Bei vielen Bikern geht - vor allem angesichts der Verlockungen neuzeitlicher Pedelec-Technik - der Trend zum Zweit- oder Drittfahrrad. Doch statt sich den Keller mit einem weiteren Rad vollzustellen, kann man alternativ ein vorhandenes einfach zum E-Bike umbauen. Ein solches Nachrüstsystem bietet etwa die deutsche Firma Pendix. Nahezu jedes konventionelle Fahrrad lässt sich dank dieser eDrive genannten Lösung zum vollwertigen Pedelec umwandeln. Sieht man von konzeptionell bedingten, leichten Schwächen ab, vermag diese Lösung in nahezu allen Aspekten zu überzeugen. In einigen sogar besonders, wie die Praxis zeigt.
Als Basis für den Test-Transformer musste das Trekking-Rad-Modell Chromat von Poison Bikes mit achtstufiger Alfine-Nabenschaltung, Riemenantrieb und perfekt dosierbaren, hydraulischen Scheibenbremsen herhalten. Um diese gediegene Basis zu elektrifizieren, wurde nachträglich ein eDrive-Antrieb montiert, der aus zwei Kernelementen besteht: dem getriebelosen Direktantrieb auf der linken Seite des Tretlagers sowie der Batterie samt Halterung. Letztere wurde ähnlich wie ein Trinkflaschenhalter am Unterrohr befestigt. Diese Lösung ist optisch nicht unscheinbar, doch sie fügt sich durchaus tolerierbarer in die Gesamtästhetik des Fahrrads ein.
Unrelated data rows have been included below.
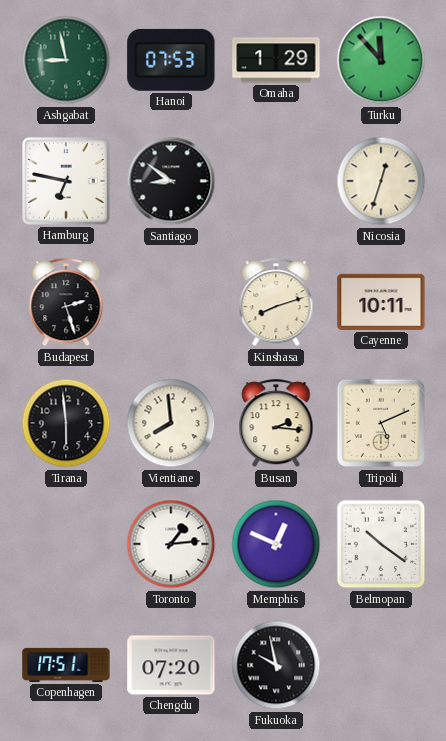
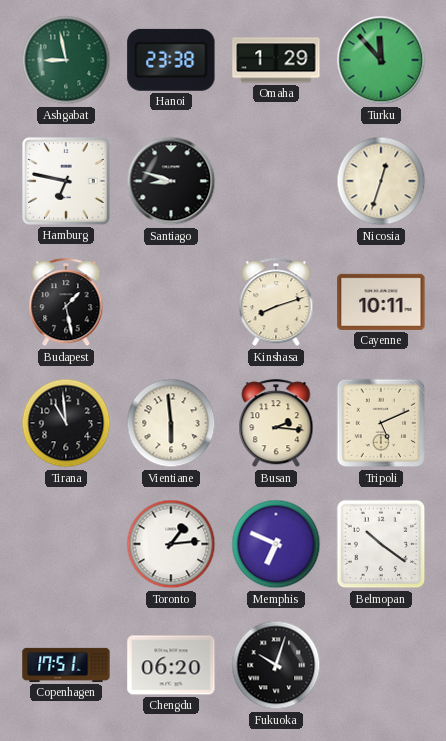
Hanoi: 07:53 -> 23:38
Santiago: 8:51 -> 8:48
Budapest: 2:27 -> 1:28
Tirana: 5:59 -> 10:59
Vientiane: 7:59 -> 5:59
Memphis: 12:49 -> 6:49
Chengdu: 07:20 -> 06:20
Fukuoka: 9:58 -> 10:03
Batterie als dekoratives Element
Mehr noch: Der metallische Tubus, der neben Lithium-Ionen-Akkus auch die Steuerungselektronik integriert, ist haptisch und optisch ein erfreulich dekoratives Teil. Zudem macht es einen soliden Eindruck, was sich unter anderem an der Unterseite zeigt, wo eine Metallplatte neben Elektronik-Kontakten drei Öffnungen aufweist, die sich präzise mit entsprechenden Zapfen der Halterung verbinden. Der Akku wird einfach draufgesetzt und eingedreht, um fortan fest verankert zu bleiben. Ebensolche Präzision bietet der große Metall-Drehknopf am oberen Ende, über den man zwischen drei Unterstützungsstufen wählen kann. In seiner Mitte befindet sich noch der Ein- und Ausschaltknopf, der, kurz gedrückt, unterhalb vom Drehschalter ein schickes LED-Licht aktiviert.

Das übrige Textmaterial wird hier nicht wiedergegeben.